Exercise goal.
A line below contains "Firenze, morto sul", and a later one contains "[stag_one_half][stag_video". Repeat both, with every line between them, exactly.

━━━━━━

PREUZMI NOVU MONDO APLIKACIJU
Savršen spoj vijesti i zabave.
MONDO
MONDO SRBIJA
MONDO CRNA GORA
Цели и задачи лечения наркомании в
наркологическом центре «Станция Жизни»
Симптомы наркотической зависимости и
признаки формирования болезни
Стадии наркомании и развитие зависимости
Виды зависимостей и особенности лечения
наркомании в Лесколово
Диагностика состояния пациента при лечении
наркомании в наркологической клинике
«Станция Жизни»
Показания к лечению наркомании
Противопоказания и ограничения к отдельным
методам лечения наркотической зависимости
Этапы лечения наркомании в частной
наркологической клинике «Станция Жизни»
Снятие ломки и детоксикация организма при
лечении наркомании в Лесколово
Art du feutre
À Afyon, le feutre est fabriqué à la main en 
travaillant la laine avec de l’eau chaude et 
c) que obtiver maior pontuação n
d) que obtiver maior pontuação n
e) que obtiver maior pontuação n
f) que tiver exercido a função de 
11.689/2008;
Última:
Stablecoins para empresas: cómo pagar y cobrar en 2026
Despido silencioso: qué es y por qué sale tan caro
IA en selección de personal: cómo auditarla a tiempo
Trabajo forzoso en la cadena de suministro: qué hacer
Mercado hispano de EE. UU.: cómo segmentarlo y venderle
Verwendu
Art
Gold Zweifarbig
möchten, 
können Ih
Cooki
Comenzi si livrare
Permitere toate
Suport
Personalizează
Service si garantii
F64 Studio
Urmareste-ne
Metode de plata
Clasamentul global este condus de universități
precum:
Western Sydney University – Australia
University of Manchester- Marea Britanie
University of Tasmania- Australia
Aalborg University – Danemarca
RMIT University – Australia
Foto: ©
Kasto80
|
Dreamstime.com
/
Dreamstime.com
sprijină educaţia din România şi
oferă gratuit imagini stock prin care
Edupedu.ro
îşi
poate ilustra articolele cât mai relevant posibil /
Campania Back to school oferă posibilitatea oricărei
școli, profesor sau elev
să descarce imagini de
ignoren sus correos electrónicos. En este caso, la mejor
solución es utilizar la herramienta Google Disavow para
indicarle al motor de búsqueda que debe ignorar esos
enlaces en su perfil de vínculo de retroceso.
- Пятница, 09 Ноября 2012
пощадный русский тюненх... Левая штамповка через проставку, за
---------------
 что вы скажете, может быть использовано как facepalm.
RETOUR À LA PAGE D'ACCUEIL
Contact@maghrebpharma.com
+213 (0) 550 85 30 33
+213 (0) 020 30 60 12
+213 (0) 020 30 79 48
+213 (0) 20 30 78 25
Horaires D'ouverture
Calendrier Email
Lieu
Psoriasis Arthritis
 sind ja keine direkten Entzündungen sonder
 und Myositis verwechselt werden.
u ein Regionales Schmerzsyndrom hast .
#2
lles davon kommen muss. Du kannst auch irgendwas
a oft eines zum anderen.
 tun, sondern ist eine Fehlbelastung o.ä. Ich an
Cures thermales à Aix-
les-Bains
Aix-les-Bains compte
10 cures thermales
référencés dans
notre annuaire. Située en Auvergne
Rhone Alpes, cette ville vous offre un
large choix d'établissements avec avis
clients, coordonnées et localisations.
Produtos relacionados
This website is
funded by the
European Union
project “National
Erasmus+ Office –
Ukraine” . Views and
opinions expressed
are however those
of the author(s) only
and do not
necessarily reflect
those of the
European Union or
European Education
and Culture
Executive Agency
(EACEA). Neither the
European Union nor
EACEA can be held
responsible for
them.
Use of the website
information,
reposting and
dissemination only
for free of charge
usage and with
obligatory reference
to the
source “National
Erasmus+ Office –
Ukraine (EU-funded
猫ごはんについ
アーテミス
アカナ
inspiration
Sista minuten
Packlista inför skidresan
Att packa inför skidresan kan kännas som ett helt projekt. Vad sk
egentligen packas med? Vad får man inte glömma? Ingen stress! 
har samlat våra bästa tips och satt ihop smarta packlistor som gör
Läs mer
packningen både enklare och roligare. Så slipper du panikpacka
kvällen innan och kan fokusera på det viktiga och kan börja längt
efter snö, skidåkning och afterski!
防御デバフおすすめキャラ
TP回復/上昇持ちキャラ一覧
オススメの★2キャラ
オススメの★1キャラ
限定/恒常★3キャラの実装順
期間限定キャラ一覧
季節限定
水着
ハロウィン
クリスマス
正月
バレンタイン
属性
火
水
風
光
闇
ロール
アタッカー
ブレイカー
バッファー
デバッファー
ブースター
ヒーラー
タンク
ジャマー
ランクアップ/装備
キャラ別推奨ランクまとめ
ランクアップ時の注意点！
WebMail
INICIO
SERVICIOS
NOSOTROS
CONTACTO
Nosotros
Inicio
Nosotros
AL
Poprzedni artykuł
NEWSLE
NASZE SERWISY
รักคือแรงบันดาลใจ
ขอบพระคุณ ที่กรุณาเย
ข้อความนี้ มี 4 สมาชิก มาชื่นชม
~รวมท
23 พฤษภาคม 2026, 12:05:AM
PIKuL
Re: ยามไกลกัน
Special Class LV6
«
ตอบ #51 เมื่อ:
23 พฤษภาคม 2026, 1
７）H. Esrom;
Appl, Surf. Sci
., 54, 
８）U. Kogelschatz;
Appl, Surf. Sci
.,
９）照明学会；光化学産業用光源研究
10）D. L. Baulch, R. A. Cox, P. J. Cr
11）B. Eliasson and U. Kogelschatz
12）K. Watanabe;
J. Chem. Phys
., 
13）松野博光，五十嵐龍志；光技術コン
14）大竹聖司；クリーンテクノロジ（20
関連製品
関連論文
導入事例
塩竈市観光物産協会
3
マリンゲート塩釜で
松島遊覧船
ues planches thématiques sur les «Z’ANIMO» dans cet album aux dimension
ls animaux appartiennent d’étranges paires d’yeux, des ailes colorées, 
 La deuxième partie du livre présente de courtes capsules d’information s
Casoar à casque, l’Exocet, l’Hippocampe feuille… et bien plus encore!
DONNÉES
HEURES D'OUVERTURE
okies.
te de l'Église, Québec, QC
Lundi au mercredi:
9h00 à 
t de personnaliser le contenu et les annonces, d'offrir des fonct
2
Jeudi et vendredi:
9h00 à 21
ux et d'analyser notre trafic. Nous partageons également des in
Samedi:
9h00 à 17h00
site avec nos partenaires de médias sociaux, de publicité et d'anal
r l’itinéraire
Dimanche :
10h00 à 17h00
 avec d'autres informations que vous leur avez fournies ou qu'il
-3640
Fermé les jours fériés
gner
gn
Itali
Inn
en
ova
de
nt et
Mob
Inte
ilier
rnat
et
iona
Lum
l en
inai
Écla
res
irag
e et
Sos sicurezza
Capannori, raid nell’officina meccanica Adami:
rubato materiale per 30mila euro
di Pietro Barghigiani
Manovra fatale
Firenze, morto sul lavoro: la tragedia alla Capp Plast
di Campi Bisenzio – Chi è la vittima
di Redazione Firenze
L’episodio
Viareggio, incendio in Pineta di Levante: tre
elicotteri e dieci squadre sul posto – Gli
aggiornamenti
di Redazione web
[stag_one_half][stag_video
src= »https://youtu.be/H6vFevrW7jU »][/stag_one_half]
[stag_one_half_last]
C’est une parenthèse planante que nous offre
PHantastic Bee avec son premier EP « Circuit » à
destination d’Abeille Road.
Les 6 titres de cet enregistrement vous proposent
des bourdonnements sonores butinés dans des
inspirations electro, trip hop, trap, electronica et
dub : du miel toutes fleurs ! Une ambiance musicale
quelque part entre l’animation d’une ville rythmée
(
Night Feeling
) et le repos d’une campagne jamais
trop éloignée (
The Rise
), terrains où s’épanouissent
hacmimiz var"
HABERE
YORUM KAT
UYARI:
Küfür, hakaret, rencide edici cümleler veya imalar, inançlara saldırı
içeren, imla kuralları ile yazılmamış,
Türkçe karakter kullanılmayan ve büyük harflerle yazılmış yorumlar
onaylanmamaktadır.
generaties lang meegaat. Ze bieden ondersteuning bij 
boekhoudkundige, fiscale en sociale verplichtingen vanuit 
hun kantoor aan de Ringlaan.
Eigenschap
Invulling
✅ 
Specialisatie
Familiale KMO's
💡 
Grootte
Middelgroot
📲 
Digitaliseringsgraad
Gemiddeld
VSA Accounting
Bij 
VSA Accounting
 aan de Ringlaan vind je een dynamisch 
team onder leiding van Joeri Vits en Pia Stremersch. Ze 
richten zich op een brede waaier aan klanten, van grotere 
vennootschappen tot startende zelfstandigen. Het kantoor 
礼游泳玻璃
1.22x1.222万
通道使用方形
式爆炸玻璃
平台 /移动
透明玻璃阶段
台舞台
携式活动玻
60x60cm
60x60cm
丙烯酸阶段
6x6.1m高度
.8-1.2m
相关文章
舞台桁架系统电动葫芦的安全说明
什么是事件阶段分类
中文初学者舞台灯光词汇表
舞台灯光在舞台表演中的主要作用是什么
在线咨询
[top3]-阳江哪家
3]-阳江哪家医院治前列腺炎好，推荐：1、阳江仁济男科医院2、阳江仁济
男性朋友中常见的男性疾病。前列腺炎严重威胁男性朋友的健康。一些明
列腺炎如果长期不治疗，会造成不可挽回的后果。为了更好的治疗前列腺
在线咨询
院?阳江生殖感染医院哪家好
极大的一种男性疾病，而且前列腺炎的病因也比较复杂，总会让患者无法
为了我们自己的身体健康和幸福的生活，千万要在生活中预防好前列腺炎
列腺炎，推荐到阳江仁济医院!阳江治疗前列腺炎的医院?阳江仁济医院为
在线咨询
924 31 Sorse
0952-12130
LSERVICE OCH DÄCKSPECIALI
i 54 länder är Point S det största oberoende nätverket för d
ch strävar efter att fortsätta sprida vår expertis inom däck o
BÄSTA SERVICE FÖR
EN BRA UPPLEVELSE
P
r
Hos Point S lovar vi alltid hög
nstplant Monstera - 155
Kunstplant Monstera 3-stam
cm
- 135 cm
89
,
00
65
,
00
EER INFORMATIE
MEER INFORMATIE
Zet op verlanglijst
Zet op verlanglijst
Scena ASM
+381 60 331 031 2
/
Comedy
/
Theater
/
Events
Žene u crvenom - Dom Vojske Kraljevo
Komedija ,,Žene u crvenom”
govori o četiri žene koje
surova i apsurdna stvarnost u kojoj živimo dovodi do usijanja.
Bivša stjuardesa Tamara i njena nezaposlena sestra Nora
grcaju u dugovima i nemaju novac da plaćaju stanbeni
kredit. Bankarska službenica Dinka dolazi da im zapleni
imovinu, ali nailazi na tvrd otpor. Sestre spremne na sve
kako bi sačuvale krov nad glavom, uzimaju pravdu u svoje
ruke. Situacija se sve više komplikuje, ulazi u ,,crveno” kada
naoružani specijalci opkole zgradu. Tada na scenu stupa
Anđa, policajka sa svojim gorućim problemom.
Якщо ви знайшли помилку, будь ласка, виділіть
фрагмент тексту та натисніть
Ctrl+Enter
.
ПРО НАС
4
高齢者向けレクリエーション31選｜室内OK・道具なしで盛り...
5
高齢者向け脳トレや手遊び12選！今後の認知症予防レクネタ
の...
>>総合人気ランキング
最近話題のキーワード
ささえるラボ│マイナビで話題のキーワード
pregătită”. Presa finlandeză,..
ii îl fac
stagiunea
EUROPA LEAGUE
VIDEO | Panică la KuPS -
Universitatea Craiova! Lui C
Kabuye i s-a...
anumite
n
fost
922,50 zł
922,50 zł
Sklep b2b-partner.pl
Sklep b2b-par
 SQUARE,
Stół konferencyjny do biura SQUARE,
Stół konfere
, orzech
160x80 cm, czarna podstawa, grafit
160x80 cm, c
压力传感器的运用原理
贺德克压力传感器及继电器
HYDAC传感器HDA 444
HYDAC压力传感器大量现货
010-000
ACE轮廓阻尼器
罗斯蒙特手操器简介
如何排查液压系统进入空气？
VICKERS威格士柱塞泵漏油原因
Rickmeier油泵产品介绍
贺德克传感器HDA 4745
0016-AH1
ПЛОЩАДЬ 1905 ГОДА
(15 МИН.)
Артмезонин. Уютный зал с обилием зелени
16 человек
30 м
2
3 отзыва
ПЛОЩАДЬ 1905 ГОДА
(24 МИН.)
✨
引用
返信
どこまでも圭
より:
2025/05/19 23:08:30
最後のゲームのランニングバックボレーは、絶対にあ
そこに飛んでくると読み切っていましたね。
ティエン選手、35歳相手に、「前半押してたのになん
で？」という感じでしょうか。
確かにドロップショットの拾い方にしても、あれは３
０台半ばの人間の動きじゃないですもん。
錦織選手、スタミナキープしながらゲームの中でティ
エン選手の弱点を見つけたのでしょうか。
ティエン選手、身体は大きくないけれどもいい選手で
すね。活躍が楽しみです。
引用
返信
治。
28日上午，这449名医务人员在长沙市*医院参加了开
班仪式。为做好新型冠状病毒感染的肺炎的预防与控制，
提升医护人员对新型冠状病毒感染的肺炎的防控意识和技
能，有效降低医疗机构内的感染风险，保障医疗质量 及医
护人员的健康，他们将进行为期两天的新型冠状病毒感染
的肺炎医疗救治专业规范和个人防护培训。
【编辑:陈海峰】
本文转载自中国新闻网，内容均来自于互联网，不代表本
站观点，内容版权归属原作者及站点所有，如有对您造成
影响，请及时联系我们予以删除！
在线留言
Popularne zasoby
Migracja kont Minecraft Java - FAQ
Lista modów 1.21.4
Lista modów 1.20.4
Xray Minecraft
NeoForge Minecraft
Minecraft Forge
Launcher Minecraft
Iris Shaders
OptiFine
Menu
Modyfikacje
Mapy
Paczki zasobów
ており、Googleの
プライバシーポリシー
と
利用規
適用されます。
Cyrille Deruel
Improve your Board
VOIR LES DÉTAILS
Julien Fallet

━━━━━━

Output.
Firenze, morto sul lavoro: la tragedia alla Capp Plast
di Campi Bisenzio – Chi è la vittima
di Redazione Firenze
L’episodio
Viareggio, incendio in Pineta di Levante: tre
elicotteri e dieci squadre sul posto – Gli
aggiornamenti
di Redazione web
[stag_one_half][stag_video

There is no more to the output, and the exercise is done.